Patience in Coaching

John Cartwright | Premier Skills –

There is an attitude among coaches that is becoming a major problem when teaching the game; that problem is lack of patience. All too frequently I hear, or am asked about, the next stage of the work when the present work is still far from complete and not fully digested by young players. By progressing too quickly the coaches are leaving areas of work behind that have not been fully understood and therefore not used naturally by players.

A program of work should not be seen as something to exit as early as possible. Continuous assessment of players against suitably organized opposition that is set according to the level of work under practice should be part of every coaching session. The ability to verify the understanding of the work under practice is vital for the coach and is best scrutinized when players are involved in competitive situations.
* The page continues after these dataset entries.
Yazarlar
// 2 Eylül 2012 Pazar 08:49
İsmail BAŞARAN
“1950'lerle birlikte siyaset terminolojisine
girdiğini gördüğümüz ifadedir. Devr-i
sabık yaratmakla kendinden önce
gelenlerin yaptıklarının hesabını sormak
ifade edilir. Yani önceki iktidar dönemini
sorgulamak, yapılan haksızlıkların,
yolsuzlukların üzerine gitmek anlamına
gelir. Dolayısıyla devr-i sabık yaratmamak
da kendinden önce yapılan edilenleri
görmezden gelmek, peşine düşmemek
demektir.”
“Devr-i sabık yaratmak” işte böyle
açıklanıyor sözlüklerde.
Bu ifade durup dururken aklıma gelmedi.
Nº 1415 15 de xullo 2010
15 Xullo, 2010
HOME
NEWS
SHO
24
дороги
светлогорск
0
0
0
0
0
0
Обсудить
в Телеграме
Unrealistic practice is not only waste of time, but it also provides false standards for real progress to be ascertained.

Coaches who ‘leave the ground soft behind them’ are deceiving themselves as well as those working with them. All work should be thoroughly completed before adding a new aspect to it or entering a higher phase or level. If ‘solid ground’ is left behind it allows future work to be established on firm foundations. Any progression attempted without a firm foundation to support it will leave gaps in the development structure that will create problems for players as they become involved in the game at more senior levels.
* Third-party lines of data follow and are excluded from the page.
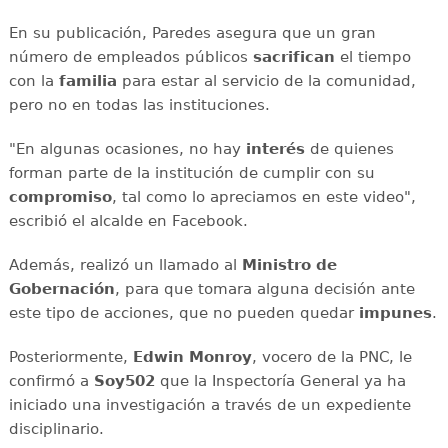
En su publicación, Paredes asegura que un gran
número de empleados públicos
sacrifican
el tiempo
con la
familia
para estar al servicio de la comunidad,
pero no en todas las instituciones.
"En algunas ocasiones, no hay
interés
de quienes
forman parte de la institución de cumplir con su
compromiso
, tal como lo apreciamos en este video",
escribió el alcalde en Facebook.
Además, realizó un llamado al
Ministro de
Gobernación
, para que tomara alguna decisión ante
este tipo de acciones, que no pueden quedar
impunes
.
Posteriormente,
Edwin Monroy
, vocero de la PNC, le
confirmó a
Soy502
que la Inspectoría General ya ha
iniciado una investigación a través de un expediente
disciplinario.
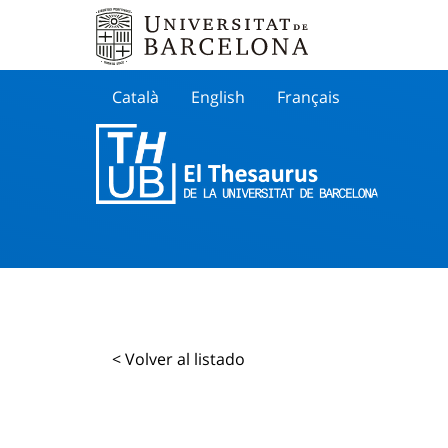
Català
English
Français
Buscar
< Volver al listado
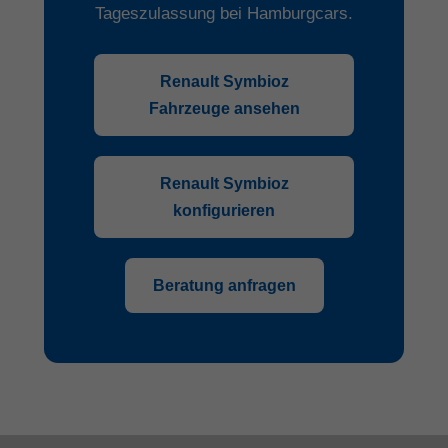
Tageszulassung bei Hamburgcars.
Renault Symbioz
Fahrzeuge ansehen
Renault Symbioz
konfigurieren
Beratung anfragen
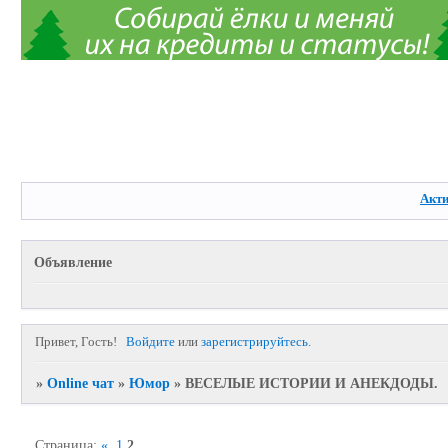
Акт
Объявление
Привет, Гость!
Войдите
или
зарегистрируйтесь
.
»
Online чат
»
Юмор
»
ВЕСЕЛЫЕ ИСТОРИИ И АНЕКДОДЫ.
Страница:
«
1
2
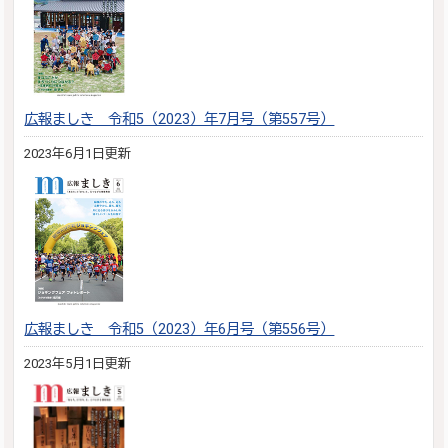
広報ましき 令和5（2023）年7月号（第557号）
2023年6月1日更新
広報ましき 令和5（2023）年6月号（第556号）
2023年5月1日更新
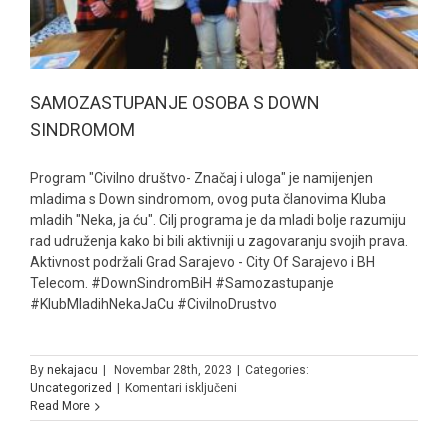
SAMOZASTUPANJE OSOBA S DOWN
SINDROMOM
Program "Civilno društvo- Značaj i uloga" je namijenjen
mladima s Down sindromom, ovog puta članovima Kluba
mladih "Neka, ja ću". Cilj programa je da mladi bolje razumiju
rad udruženja kako bi bili aktivniji u zagovaranju svojih prava.
Aktivnost podržali Grad Sarajevo - City Of Sarajevo i BH
Telecom. #DownSindromBiH #Samozastupanje
#KlubMladihNekaJaCu #CivilnoDrustvo
By
nekajacu
|
Novembar 28th, 2023
|
Categories:
za
Uncategorized
|
Komentari isključeni
SAMOZASTUPANJE
Read More
OSOBA
S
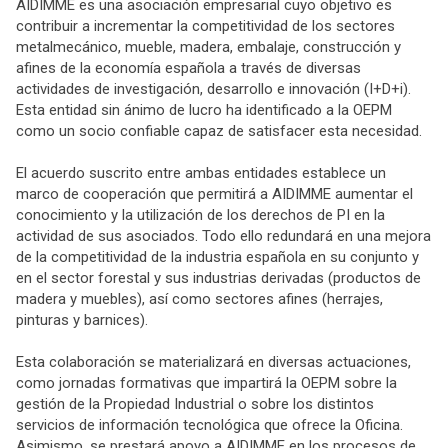
AIDIMME es una asociación empresarial cuyo objetivo es
contribuir a incrementar la competitividad de los sectores
metalmecánico, mueble, madera, embalaje, construcción y
afines de la economía española a través de diversas
actividades de investigación, desarrollo e innovación (I+D+i).
Esta entidad sin ánimo de lucro ha identificado a la OEPM
como un socio confiable capaz de satisfacer esta necesidad.
El acuerdo suscrito entre ambas entidades establece un
marco de cooperación que permitirá a AIDIMME aumentar el
conocimiento y la utilización de los derechos de PI en la
actividad de sus asociados. Todo ello redundará en una mejora
de la competitividad de la industria española en su conjunto y
en el sector forestal y sus industrias derivadas (productos de
madera y muebles), así como sectores afines (herrajes,
pinturas y barnices).
Esta colaboración se materializará en diversas actuaciones,
como jornadas formativas que impartirá la OEPM sobre la
gestión de la Propiedad Industrial o sobre los distintos
servicios de información tecnológica que ofrece la Oficina.
Asimismo, se prestará apoyo a AIDIMME en los procesos de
Premier Skills coaching methods are a re-invention of ‘street football’ in a modern context; players practice what they are expected to play and play how and what they have been practicing. There is nothing better than playing the game, therefore, it follows that all practice should be as realistic to playing situations as possible. Recognition of situations when playing in competitive games must comply with those situations already practiced or presently being practiced or confusion and indecision among players will occur. Coaches must learn to introduce details of work more cleverly and more gradually so that the desire to change the teaching process too frequently is not necessary. Because an aspect of work was attempted in one session does not mean that another aspect or a completely different piece of work should be undertaken in a following session. If the coach has not assessed a satisfactory improvement in the work attempted he/she should continue with the same work content but might readjust the methods (increase in space – decrease in opposition) until the players can comply with the demands they have been set.
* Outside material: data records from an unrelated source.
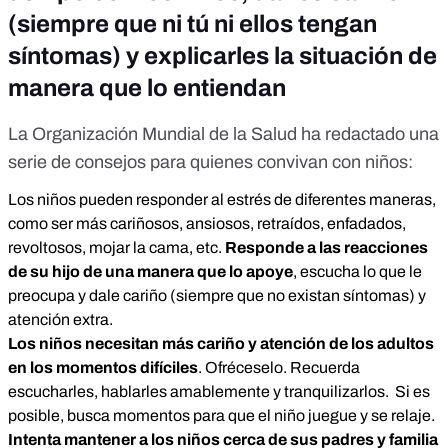
(siempre que ni tú ni ellos tengan
síntomas) y explicarles la situación de
manera que lo entiendan
La Organización Mundial de la Salud ha redactado
una
serie de consejos para quienes convivan con niños
:
Los niños pueden responder al estrés de diferentes maneras,
como ser más cariñosos, ansiosos, retraídos, enfadados,
revoltosos, mojar la cama, etc.
Responde a las reacciones
de su hijo de una manera que lo apoye
, escucha lo que le
preocupa y dale cariño (siempre que no existan síntomas) y
atención extra.
Los niños necesitan más cariño y atención de los adultos
en los momentos difíciles
. Ofréceselo. Recuerda
escucharles, hablarles amablemente y tranquilizarlos. Si es
posible, busca momentos para que el niño juegue y se relaje.
Intenta mantener a los niños cerca de sus padres y familia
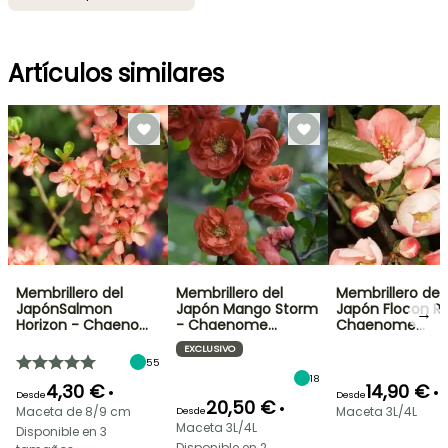
Artículos similares
Membrillero del
Membrillero del
Membrillero del
JapónSalmon
Japón Mango Storm
Japón Flocon R
→
Horizon - Chaeno…
- Chaenome…
Chaenome…
EXCLUSIVO
55
18
4,30 €
14,90 €
•
•
Desde
Desde
20,50 €
•
Maceta de 8/9 cm
Maceta 3L/4L
Desde
Maceta 3L/4L
Disponible en 3
Disponible en 2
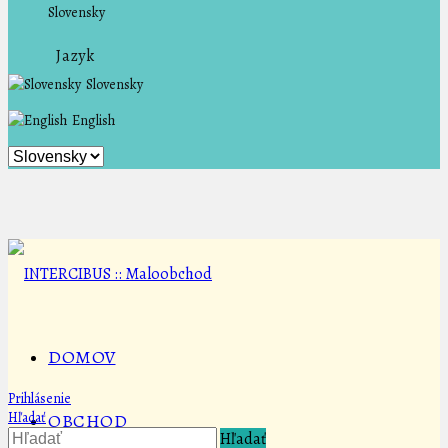
Slovensky
Jazyk
Slovensky
English
DOMOV
Prihlásenie
Hľadať
OBCHOD
Hľadať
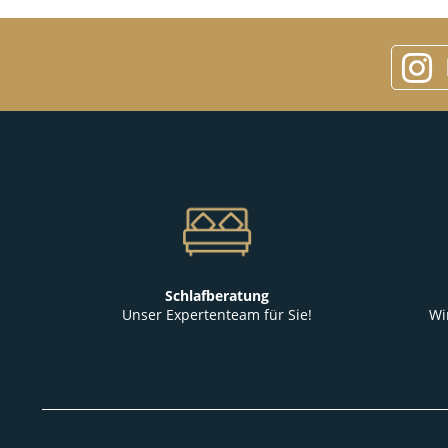
Schlafberatung
Unser Expertenteam für Sie!
Wi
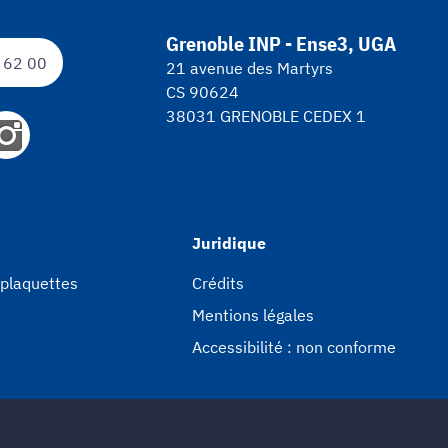
Grenoble INP - Ense3, UGA
 62 00
21 avenue des Martyrs
CS 90624
38031 GRENOBLE CEDEX 1
Juridique
 plaquettes
Crédits
Mentions légales
Accessibilité : non conforme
Variety may be ‘the spice of life’, but in coaching terms it can often mean changes that are untimely and subsequently, unhelpful to coach and players’. The need to have a multitude of different practices to maintain the interest of players can become an almost impossible task. Random work methods lacking continuity are a blemish on the coach and become a burden on the shoulders of players working with him/her. Through the gradual erosion of careful continuity during practice time in order to appease impatience, players exit their most formative years without fulfilling all the necessary playing requirements – adding to the piles of simplistic players only able to play a simplistic version of football that already dominates our game.